The Consumer Drone Safety Act is also rubbing some drone experts the wrong way, according to Business Insider, saying it could stifle innovation in the industry. Brendan Schulman, head of the Unmanned Aircraft Systems practice at New York City-based law firm Kramer Levin Naftalis & Frankel, said that “there’s potential for this to turn into a rather draconian set of limits on both the user and the manufacturer.
The bill, if passed, would require drone manufacturers to update existing consumer drones to meet these new safety restrictions by adding technologies such as collision avoidance, geo-fencing, “anti-tampering” safeguards and more.

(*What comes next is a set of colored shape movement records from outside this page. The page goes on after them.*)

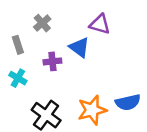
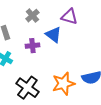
gray cross: (42, 23) -> (32, 16), moved

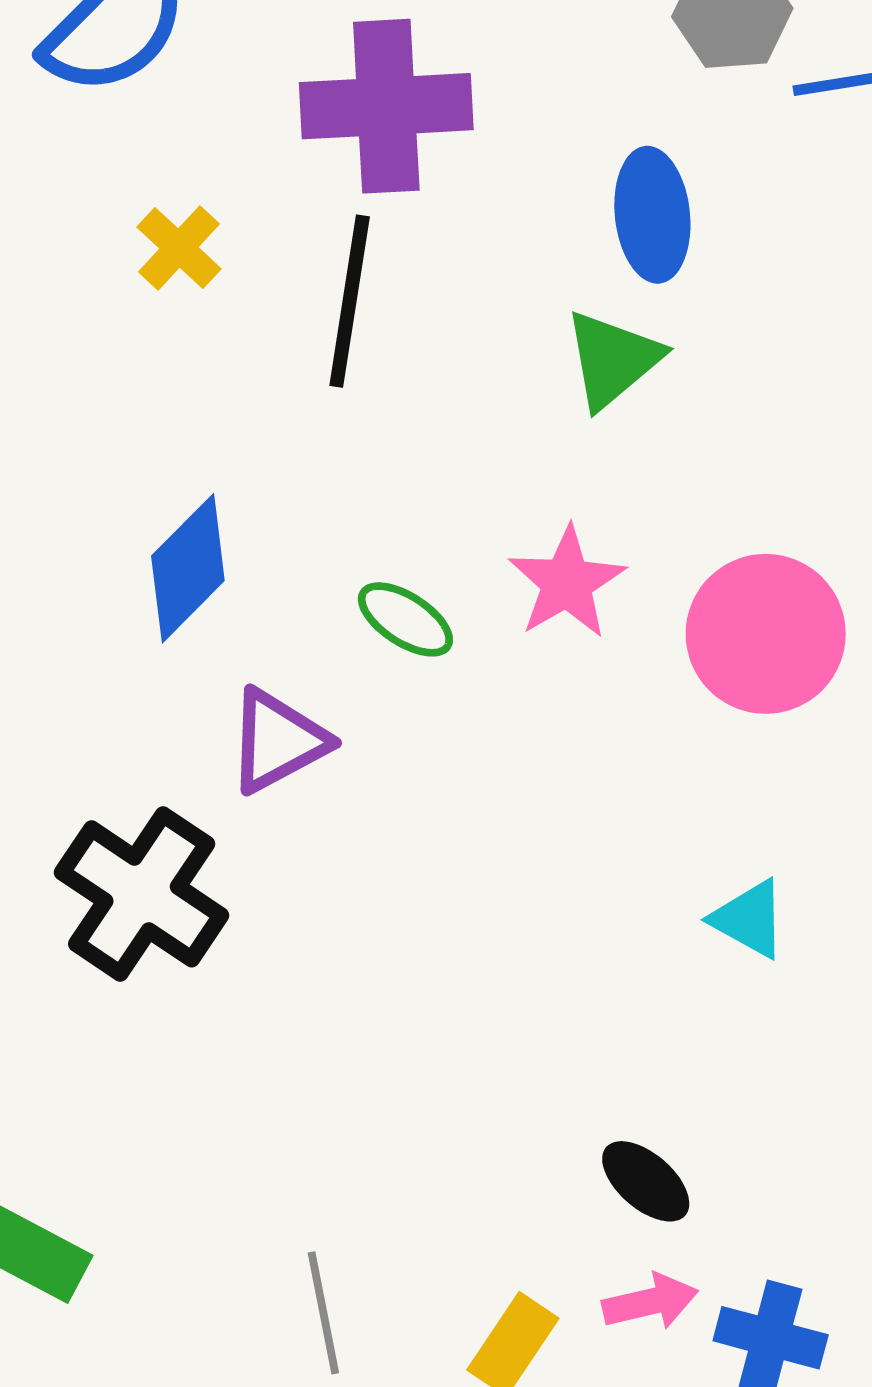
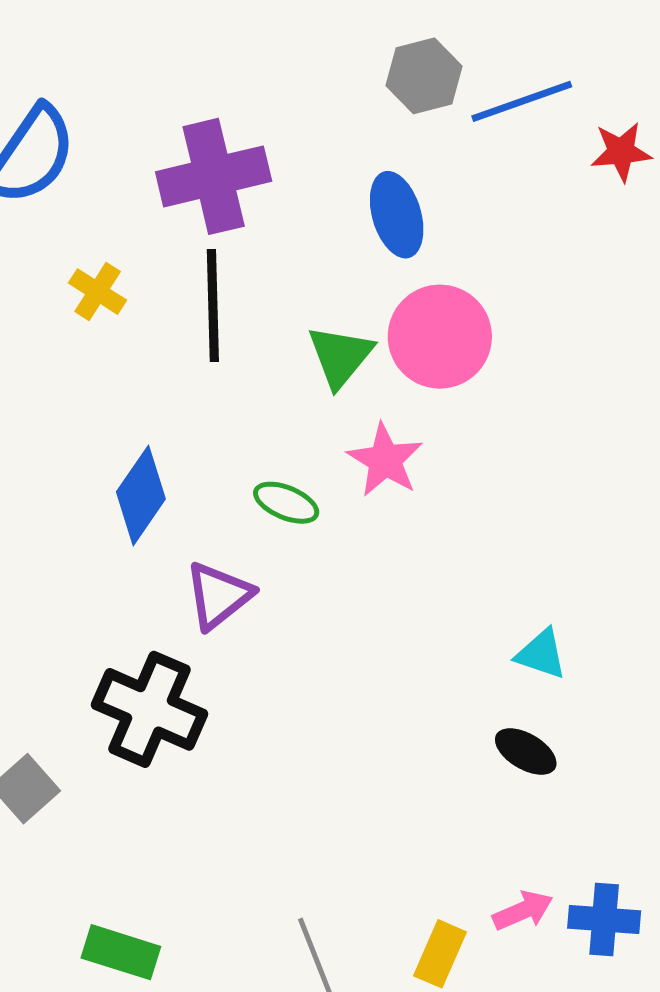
green triangle: (613, 359) -> (340, 356), moved
pink circle: (766, 634) -> (440, 337), moved
black ellipse: (646, 1181) -> (526, 751), moved

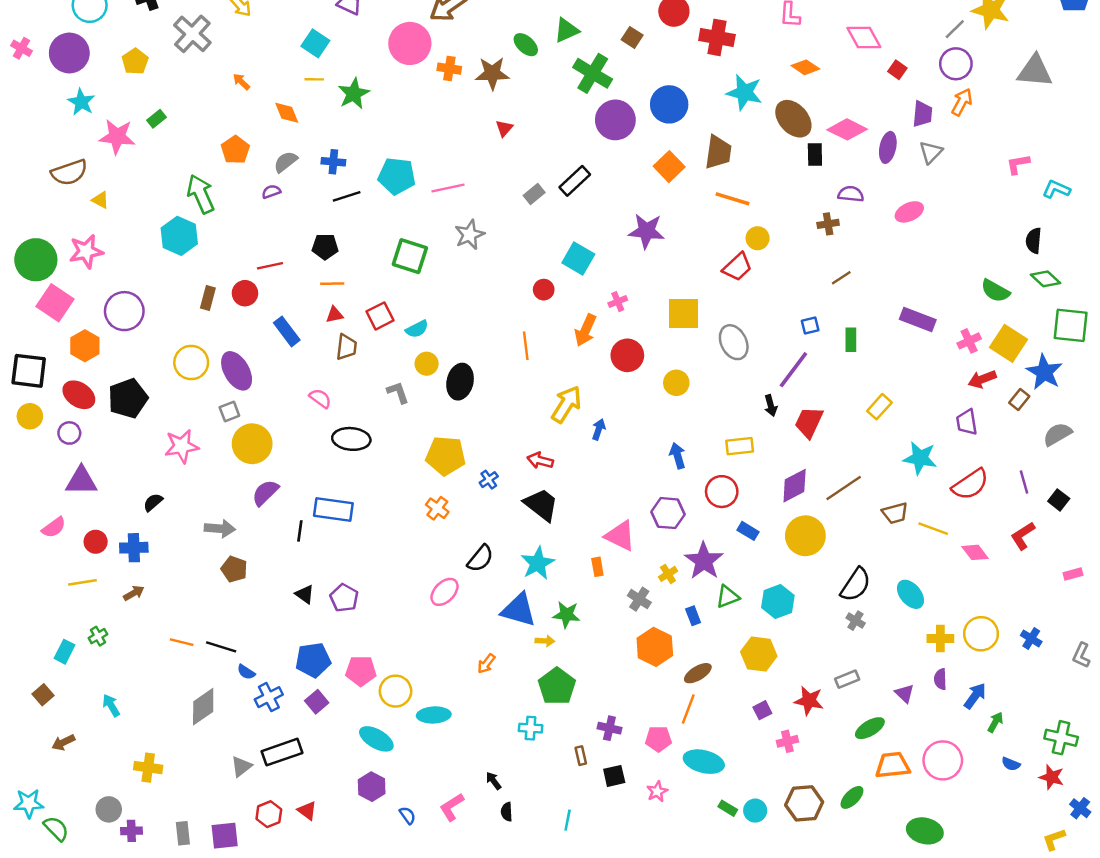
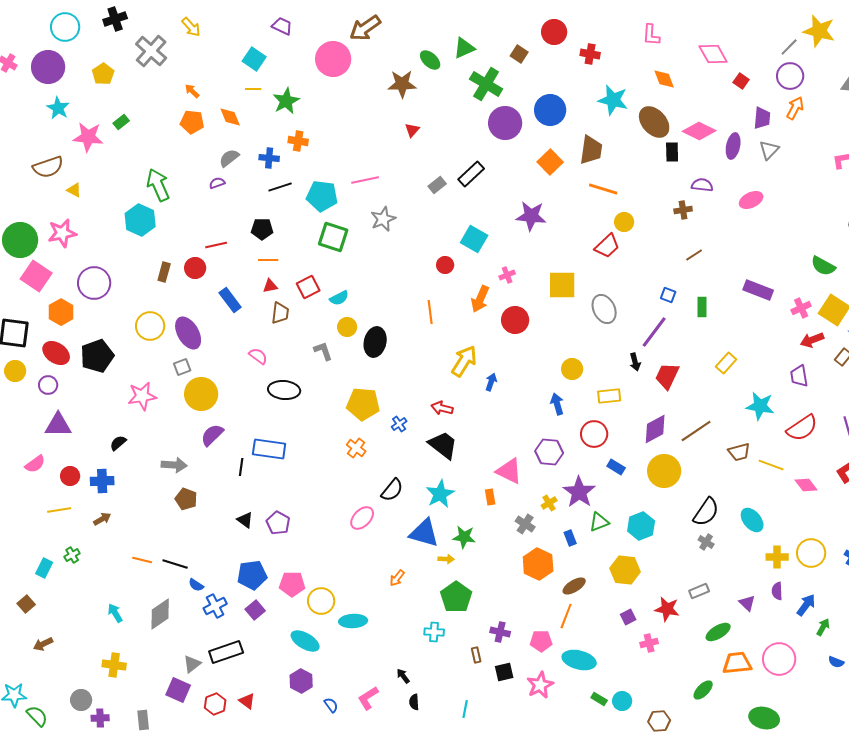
red cross: (717, 37) -> (590, 54), size x0.7
orange diamond: (805, 67) -> (664, 79), turned 35
orange cross: (449, 69) -> (298, 141), moved
orange pentagon: (235, 150) -> (192, 122), moved, turned -30
cyan pentagon: (397, 176) -> (322, 196), moved
blue square: (810, 325) -> (668, 295), turned 35
yellow circle: (676, 383) -> (572, 369), moved
cyan arrow: (111, 705) -> (115, 613), moved
pink star: (657, 791) -> (540, 685), size x1.5
brown hexagon: (804, 803) -> (659, 721), moved, size x0.7
purple square: (225, 836) -> (178, 690), moved, turned 30

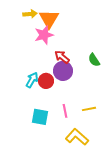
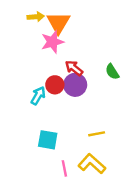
red circle: (46, 81) -> (55, 85), moved
yellow line: (89, 109) -> (97, 134), moved
pink line: (65, 111) -> (64, 168), moved

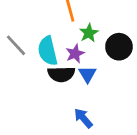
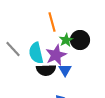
black circle: (119, 47) -> (80, 40), moved
purple star: (75, 54) -> (56, 55), size x1.5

DJI recently introduced its Guidance collision-avoidance system, but these technologies are still being developed, which creates a “cart-before-the-horse problem for manufacturers and regulators should the Consumer Drone Safety Act be passed into law.”
And all this added technology could make consumer drones unaffordable. “If you were to incorporate all of these technologies on consumer drones, I don’t know if they would be affordable anymore,” Schulman said. “And that’s going to put a lot of these new startups out of business.”
Jesse Kallman, director of business development and regulatory affairs for Airware, a San Francisco-based startup, told Business Insider that “education is the biggest thing we can do for the industry. Imposing a bunch of technology restrictions doesn’t make sense in a lot of cases.”
“I’m in agreement with the spirit of the bill,” said Lisa Ellman, Co-Chair of the Global UAS Practice and one-time policy advisor to the Obama administration. “But being prescriptive about what technologies manufacturers should include are things that industry and policy makers are already working on now, and it doesn’t make sense to get in the way of that. We want to enforce safety without inhibiting innovation.”